ABOUT THIS EXERCISE | May I have, exactly as written, the line containing "Grossová nastoupila na" and every line after it through the end of the listing below, and nothing else?

== == ==

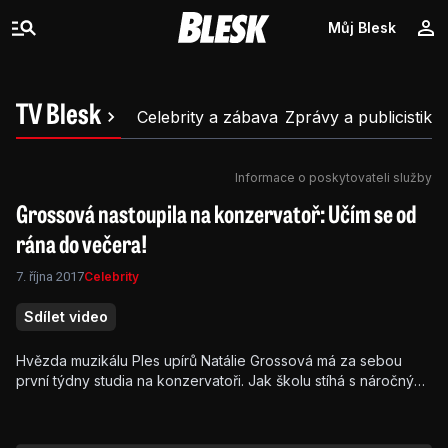
Můj Blesk
TV Blesk
Celebrity a zábava
Zprávy a publicistika
Informace o poskytovateli služby
Grossová nastoupila na konzervatoř: Učím se od
rána do večera!
7. října 2017
Celebrity
Sdílet video
Hvězda muzikálu Ples upírů Natálie Grossová má za sebou
první týdny studia na konzervatoři. Jak školu stíhá s náročným
pracovním vytížením? Podívejte se na video!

== == ==

PROBLEM SOLUTION |
Grossová nastoupila na konzervatoř: Učím se od
rána do večera!
7. října 2017
Celebrity
Sdílet video
Hvězda muzikálu Ples upírů Natálie Grossová má za sebou
první týdny studia na konzervatoři. Jak školu stíhá s náročným
pracovním vytížením? Podívejte se na video!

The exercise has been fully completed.